--- Data for the task ---
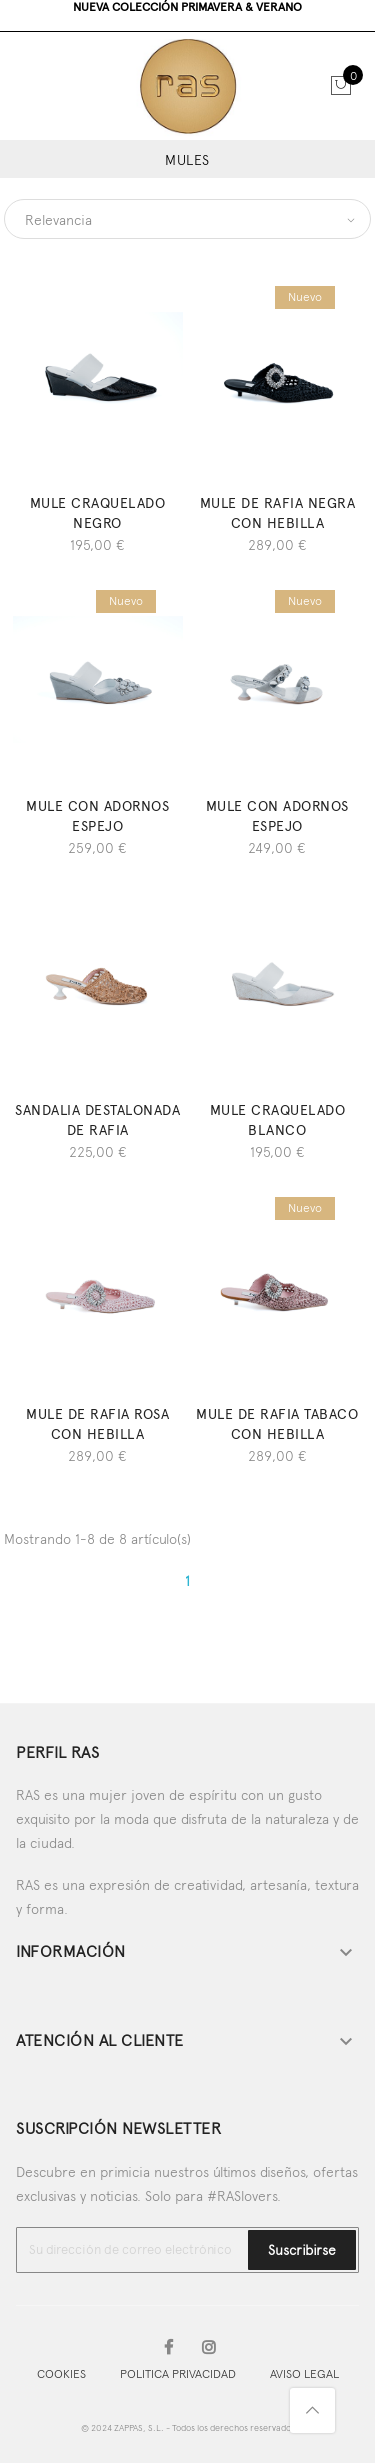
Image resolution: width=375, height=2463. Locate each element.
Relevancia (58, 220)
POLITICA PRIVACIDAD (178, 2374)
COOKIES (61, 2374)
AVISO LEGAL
---
With the pictures removed, return all the entries exactly.

▸ **Reply**:
Image resolution: width=375, height=2463. Locate each element.
Relevancia (58, 220)
POLITICA PRIVACIDAD (178, 2374)
COOKIES (61, 2374)
AVISO LEGAL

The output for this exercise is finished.